- Native name: Алексей Юрьевич Нагин
- Born: Aleksey Yuryevich Nagin 21 March 1981 Vertyachy, Volgograd Oblast, Soviet Union
- Died: 20 September 2022 (aged 41) Bakhmut, Donetsk Oblast, Ukraine
- Buried: Volgograd, Russia
- Allegiance: Russia
- Branch: Russian Ground Forces
- Service years: 2008–2022
- Unit: Wagner Group
- Conflicts: Russo-Georgian War; Syrian Civil War; Second Libyan Civil War; Russo-Ukrainian War Russian invasion of Ukraine Battle of Bakhmut †; ; ;
- Awards: Hero of the Russian Federation Hero of the Donetsk People's Republic

= Aleksey Nagin =

Russian army officer (1981–2022)

Aleksey Yuryevich Nagin (Алексей Юрьевич Нагин; 21 March 1981 – 20 September 2022) was a Russian army officer. He was the commander of one of the assault detachments of the Wagner Group. He was awarded the title Hero of the Russian Federation posthumously when he was killed in action in the Battle of Bakhmut, as well as the Hero of the Donetsk People's Republic, and the Luhansk People's Republic.

==Biography==

Aleksey Nagin was born on 21 March 1981 in Vertyachy in the Gorodishchensky district of the Volgograd Oblast, to his father, Yury Viktorovich, who is a former military man, and Galina Andreevna Zayler-Ivanova.

As a child, he did karate. After graduating from high school, he studied at a technical school.

Nagin was drafted into the Armed Forces of Russia, and was a participant in the hostilities in Chechnya. After completing his military service, he signed a contract.

Nagin was part of the fighting in the Russo-Georgian War. Then he moved to the FSB special forces in Volgograd as a reconnaissance sniper. From 2014 to 2016, he was an instructor for training scouts in Crimea. In the end, Nagin quit the FSB and joined the Wagner Group. He was participating in the Syrian civil war, as he spent 3 years there, and the Second Libyan Civil War.

In 2022, Nagin participated in the Russian invasion of Ukraine.
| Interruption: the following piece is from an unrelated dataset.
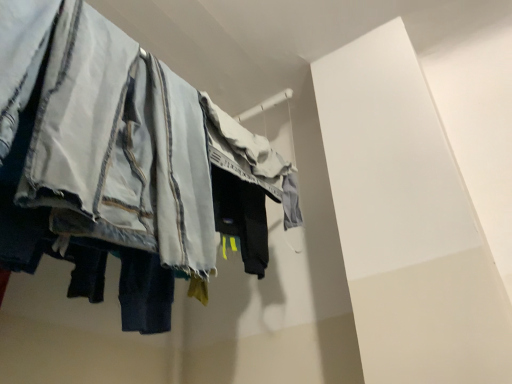 The width and height of the screenshot is (512, 384). Describe the element at coordinates (122, 163) in the screenshot. I see `denim pants at left` at that location.

Image resolution: width=512 pixels, height=384 pixels. What are the coordinates of `denim pants at left` in the screenshot? It's located at (122, 163).

The height and width of the screenshot is (384, 512). What are the coordinates of `denim pants at left` in the screenshot? It's located at (122, 163).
On 12 May he was seriously wounded. After a long treatment in August he returned to the service. On 20 September 2022, Nagin was killed in action in the Battle of Bakhmut. He was buried in Volgograd at the Dimitrievsky cemetery.

== Personal life ==
He was not married. In battles, he was repeatedly wounded and shell-shocked. He was co-author of the films "Sunshine" and "Best in Hell".